Break large questions into smaller ones. Ask for class names first, then member variables, then specific methods. RAG retrieves in chunks — the more targeted your query, the better the retrieval.

Working correctly

When you see references to your actual class names, parameter lists, and file names in the responses — it's reading your code. The model's general JUCE knowledge and your specific codebase are now combined.

// in action

The assistant responding from your docs

Below is a real query to the WyseDSP Coder model, asking it to list the drum sounds available in the Drummer plugin. The response is pulled directly from the Drummer manual — note the source citation at the end. This is RAG working exactly as intended: the model isn't guessing, it's retrieving.

open-webui — WyseDSP Coder live session
Open WebUI showing WyseDSP Coder responding with drum list from Drummer manual

The model correctly lists all 16 drum sounds and cites WyseDSP_Drummer_Manual.pdf as its source. No hallucination, no generic answer — the knowledge base is doing its job.

// what this demonstrates

The result — and what it means

The finished setup is a local AI assistant that knows the WyseDSP codebase, the plugin architecture, the parameter names, and the documentation — and can reason across all of it using DeepSeek Coder's general JUCE and C++ knowledge as a foundation.

It runs entirely on a repurposed laptop. No API calls, no cloud costs, no data leaving the machine. The knowledge base is persistent — it's there every time you open Open WebUI, and it can be updated any time by adding or replacing files.
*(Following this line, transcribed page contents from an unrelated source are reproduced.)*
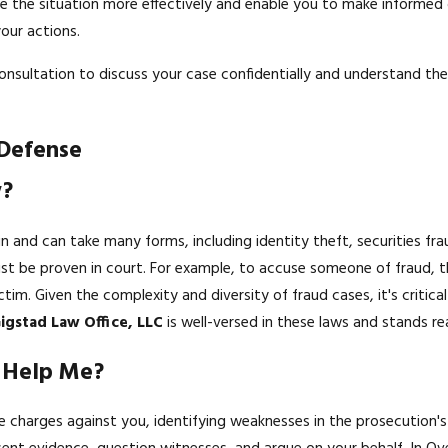
dle the situation more effectively and enable you to make informed
our actions.
onsultation to discuss your case confidentially and understand the 
 Defense
w?
in and can take many forms, including identity theft, securities fr
must be proven in court. For example, to accuse someone of fraud,
ictim. Given the complexity and diversity of fraud cases, it's criti
igstad Law Office, LLC
is well-versed in these laws and stands re
k Help Me?
the charges against you, identifying weaknesses in the prosecution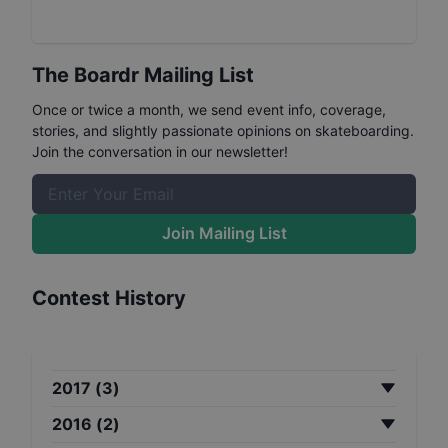
The Boardr Mailing List
Once or twice a month, we send event info, coverage,
stories, and slightly passionate opinions on skateboarding.
Join the conversation in our newsletter!
Join Mailing List
Contest History
2017
(
3
)
2016
(
2
)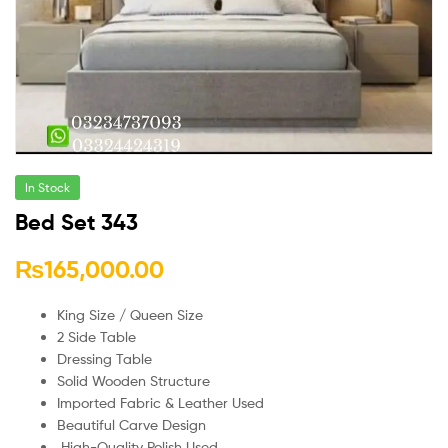
In Stock
Bed Set 343
₨
165,000.00
King Size / Queen Size
2 Side Table
Dressing Table
Solid Wooden Structure
Imported Fabric & Leather Used
Beautiful Carve Design
High-Quality Polish Used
The broader point: this is the pattern for any project. Source code plus documentation, loaded into a code-focused local model, gives you a development assistant that's grounded in your actual work rather than giving generic answers. The setup took an afternoon. The ongoing cost is zero.

It's not a replacement for a full IDE integration or a large-context cloud model — RAG has real limits, particularly for cross-file reasoning across large codebases. But for targeted questions, debugging help, and exploring unfamiliar parts of your own code, it's genuinely useful. And it's yours, running on your hardware, offline.